Red Abolitionism

The defenders of slavery rightly identified the ideological links between abolitionism and socialism.

G. H. Andrews, "A Slave Auction in Virginia", in Illustrated London News, February 16, 1861. Collection of Maurie McInnis

Perhaps better than most on the American left today, the old advocates of the antebellum system of slavery understood the ideological connections between abolitionism and socialism. They were what one could call “intersectionalists of the Right,” since they sought to demonstrate how abolitionism, socialism, women’s emancipation, and other progressive struggles were all linked to attacks on the rights of property.

Those who fought for the preservation of slavery knew that their war was not only a domestic struggle, but an international one against the same tendencies manifested in European socialism. Their remarks anticipate by a generation the German philosopher Friedrich Nietzsche, when he describes abolitionism, feminism, and the workers’ movement as part of a single cultural logic of modernity, unleashed by the Jacobin energies of the French Revolution.

Even now, neo-confederate and revisionist historians cast Lincoln as an “American Robespierre,” or even as the “American Lenin.”

Here some of the quotes from Confederate leaders and advocates of slavery on the shared logics of abolition and socialism.

Virginia Senator Robert M.T. Hunter, March 25, 1850:

Mr. President, if we recognize no law as obligatory, and no government as legitimate, which authorizes involuntary servitude, we shall be forced to consign the world to anarchy; for no government has yet existed, which did not recognize and enforce involuntary servitude for other causes than crime. To destroy that, we must destroy all inequality in property; for as long as these differences exist, there will be an involuntary servitude of man to man.

Your socialist is the true abolitionist, and he only fully understands his mission.

Jefferson Davis, on the eve of the Civil War:

In fact, the European Socialists, who, in wild radicalism, . . . are the correspondents of the American abolitionists, maintain the same doctrine as to all property, that the abolitionists, do as to slave property.
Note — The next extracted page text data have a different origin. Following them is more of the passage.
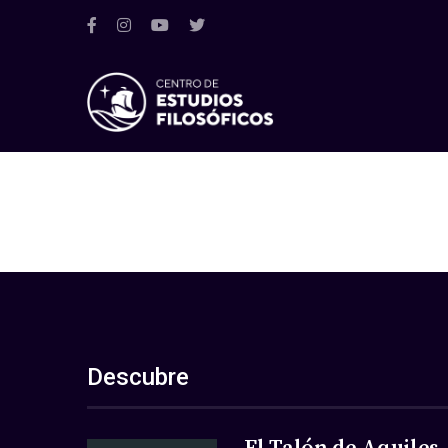
Descubre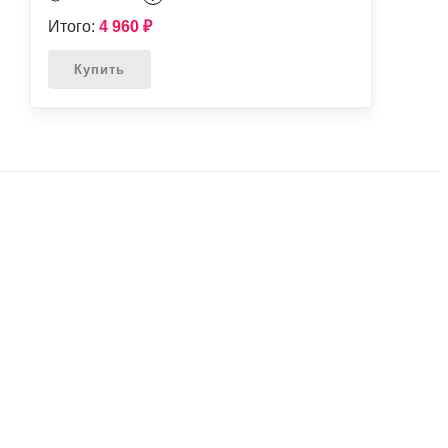
Итого:
4 960
₽
Купить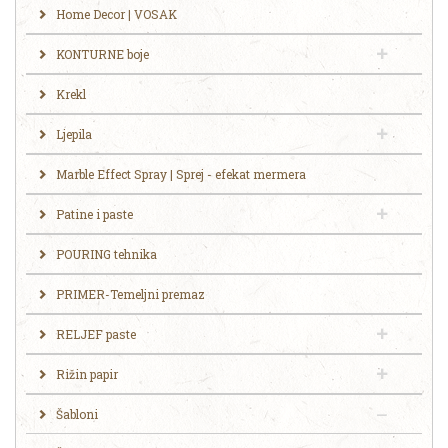
Home Decor | VOSAK
KONTURNE boje
Krekl
Ljepila
Marble Effect Spray | Sprej - efekat mermera
Patine i paste
POURING tehnika
PRIMER-Temeljni premaz
RELJEF paste
Rižin papir
Šabloni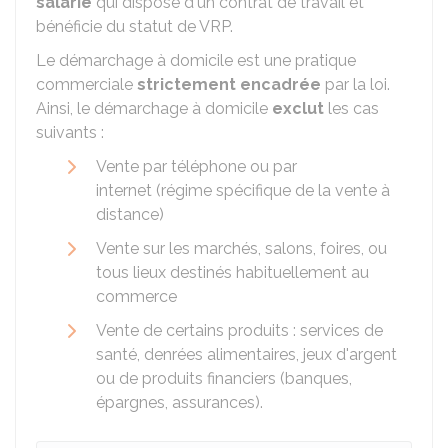
salarié
qui dispose d'un contrat de travail et
bénéficie du statut de
VRP
.
Le démarchage à domicile est une pratique
commerciale
strictement encadrée
par la loi.
Ainsi, le démarchage à domicile
exclut
les cas
suivants :
Vente par téléphone ou par
internet (régime spécifique de la vente à
distance)
Vente sur les marchés, salons, foires, ou
tous lieux destinés habituellement au
commerce
Vente de certains produits : services de
santé, denrées alimentaires, jeux d'argent
ou de produits financiers (banques,
épargnes, assurances).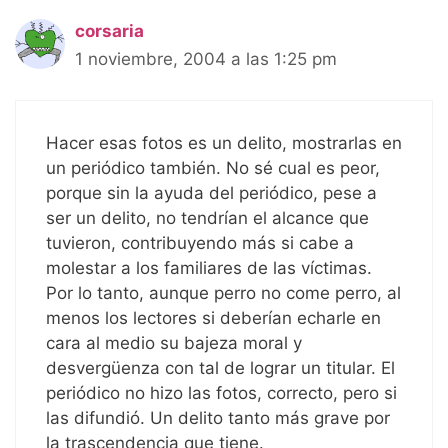
corsaria
1 noviembre, 2004 a las 1:25 pm
Hacer esas fotos es un delito, mostrarlas en
un periódico también. No sé cual es peor,
porque sin la ayuda del periódico, pese a
ser un delito, no tendrían el alcance que
tuvieron, contribuyendo más si cabe a
molestar a los familiares de las víctimas.
Por lo tanto, aunque perro no come perro, al
menos los lectores si deberían echarle en
cara al medio su bajeza moral y
desvergüenza con tal de lograr un titular. El
periódico no hizo las fotos, correcto, pero si
las difundió. Un delito tanto más grave por
la trascendencia que tiene.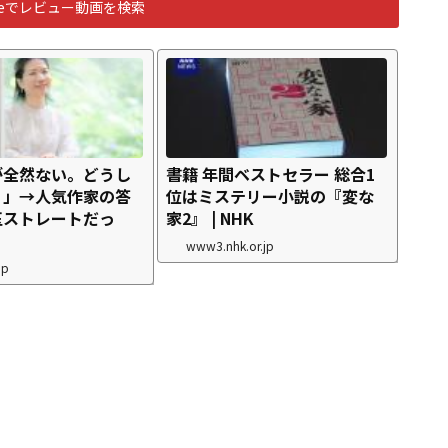
ubeでレビュー動画を検索
が全然ない。どうし
書籍 年間ベストセラー 総合1
？」→人気作家の答
位はミステリー小説の『変な
玉ストレートだっ
家2』 | NHK
www3.nhk.or.jp
jp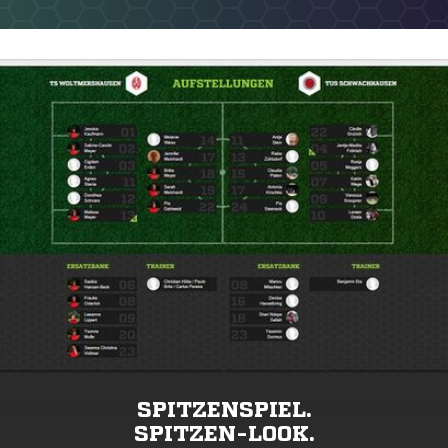
SPITZENSPIEL.
SPITZEN-LOOK.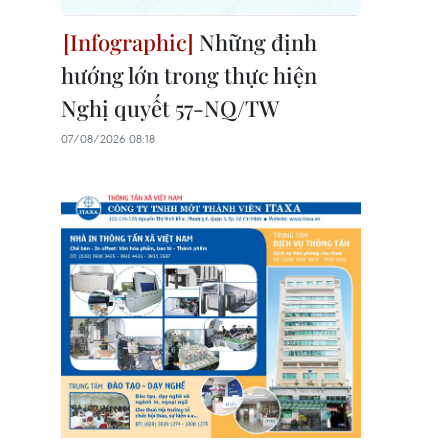
Những định
hướng lớn trong thực hiện
Nghị quyết 57-NQ/TW
07/08/2026 08:18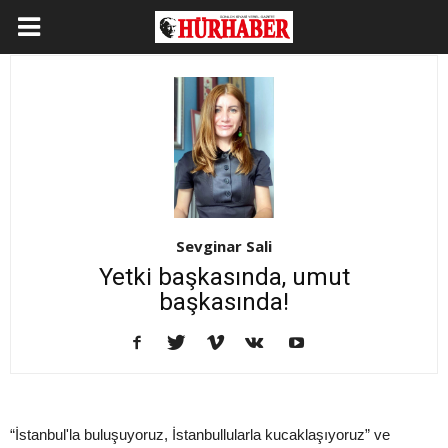
Sevginar Sali
Yetki başkasında, umut
başkasında!
“İstanbul'la buluşuyoruz, İstanbullularla kucaklaşıyoruz” ve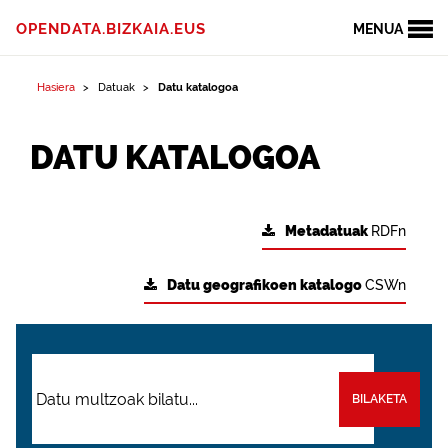
OPENDATA.BIZKAIA.EUS
MENUA
Hasiera
Datuak
Datu katalogoa
DATU KATALOGOA
Metadatuak
RDFn
Datu geografikoen katalogo
CSWn
BILAKETA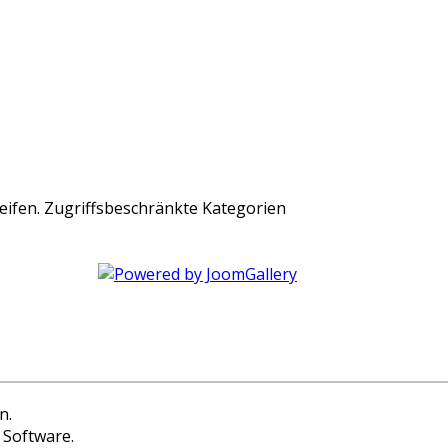
Zugriffsbeschränkte Kategorien
n.
 Software.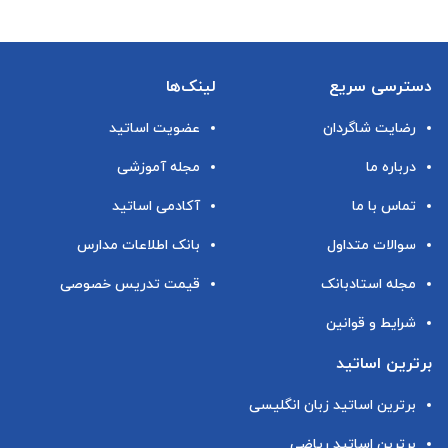
دسترسی سریع
لینک‌ها
رضایت شاگردان
عضویت اساتید
درباره ما
مجله آموزشی
تماس با ما
آکادمی اساتید
سوالات متداول
بانک اطلاعات مدارس
مجله استادبانک
قیمت تدریس خصوصی
شرایط و قوانین
برترین اساتید
برترین اساتید زبان انگلیسی
برترین اساتید ریاضی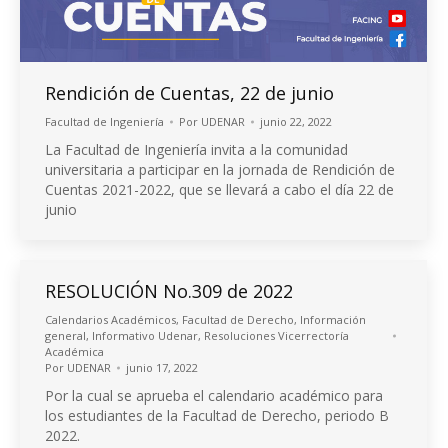
Rendición de Cuentas, 22 de junio
Facultad de Ingeniería
Por
UDENAR
junio 22, 2022
La Facultad de Ingeniería invita a la comunidad
universitaria a participar en la jornada de Rendición de
Cuentas 2021-2022, que se llevará a cabo el día 22 de
junio
RESOLUCIÓN No.309 de 2022
Calendarios Académicos
,
Facultad de Derecho
,
Información
general
,
Informativo Udenar
,
Resoluciones Vicerrectoría
Académica
Por
UDENAR
junio 17, 2022
Por la cual se aprueba el calendario académico para
los estudiantes de la Facultad de Derecho, periodo B
2022.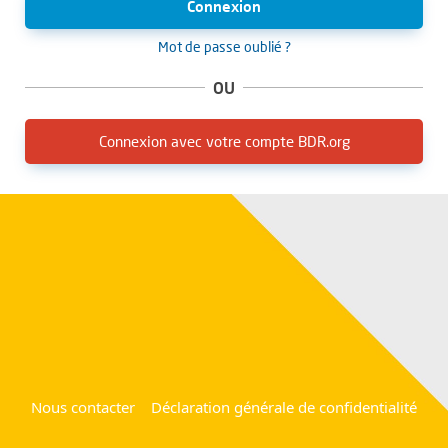
Connexion
Mot de passe oublié ?
OU
Connexion avec votre compte BDR.org
Nous contacter
Déclaration générale de confidentialité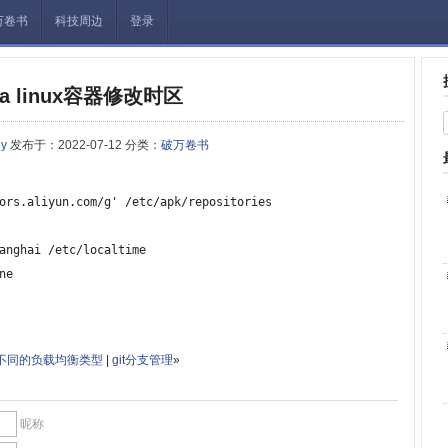
万卷书
科技周边
登录
ha linux容器修改时区
ny
发布于：2022-07-12 分类：
破万卷书
ors.aliyun.com/g' /etc/apk/repositories

anghai /etc/localtime

ne
不同的负载均衡类型
|
git分支管理
»
昵称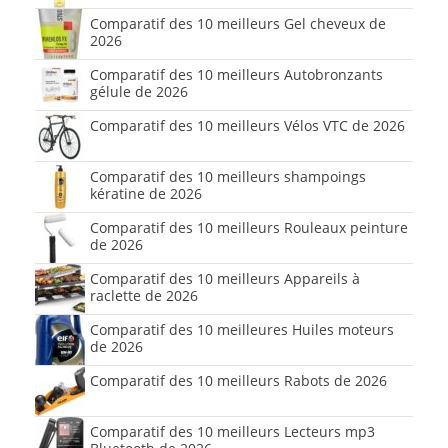
Comparatif des 10 meilleurs Gel cheveux de
2026
Comparatif des 10 meilleurs Autobronzants
gélule de 2026
Comparatif des 10 meilleurs Vélos VTC de 2026
Comparatif des 10 meilleurs shampoings
kératine de 2026
Comparatif des 10 meilleurs Rouleaux peinture
de 2026
Comparatif des 10 meilleurs Appareils à
raclette de 2026
Comparatif des 10 meilleures Huiles moteurs
de 2026
Comparatif des 10 meilleurs Rabots de 2026
Comparatif des 10 meilleurs Lecteurs mp3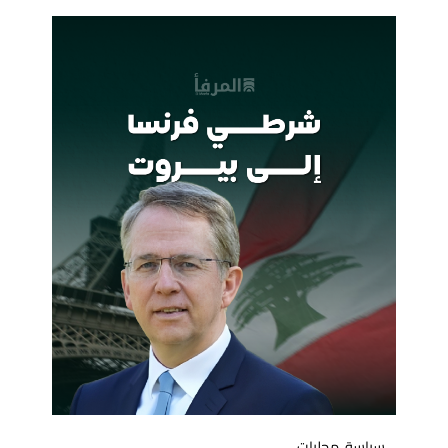
سياسة
,
محليات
He who has property, they argue, is the robber of him who has not.

La propriete, c’est le vol,” is the famous theme of the Socialist, Proudhon. And the same precise theories of attack at the North on the slave property of the South would, if carried out to their legitimate and necessary logical consequences, and will, if successful in this, their first state of action, superinduce attacks on all property, North and South.

George Fitzhugh, from his book Cannibals All!:

We warn the North, that every one of the leading Abolitionists is agitating the negro slavery question merely as a means to attain ulterior ends, and those ends nearer home . . . They know that men once fairly committed to negro slavery agitation — once committed to the sweeping principle, “that man being a moral agent, accountable to God for his actions, should not have those actions controlled and directed by the will of another,” are, in effect, committed to Socialism and Communism, to the most ultra doctrines of Garrison, Goodell, Smith and Andrews — to no private property, no church, no law, no government, — to free love, free lands, free women, and free churches.

George Fitzhugh to William Lloyd Garrison, 1856:

I shall in effect say, in the course of my argument, that every theoretical Abolitionist at the North is a Socialist or Communist, and proposes or approves of radical changes in the organization of society.

Friedrich Nietzsche, 1884, from the Nachlass:

Continuation of Christianity by the French Revolution. Rousseau is the seducer: he again removes the chains of woman, who from then on is represented in an ever more interesting way, as suffering. Then the slaves and Mistress Beecher-Stowe. Then the poor and the workers. Then the vicious and the sick — all that is brought to the fore.


And here are a couple by abolitionists who came to champion the cause of workers:

Wendell Phillips after the outbreak of the Paris Commune in 1871:

There is no hope for France but in the Reds.

Theodore Tilton:

The same logic and sympathy — the same conviction and ardor — which made us an Abolitionist twenty years ago, make us a Communist now.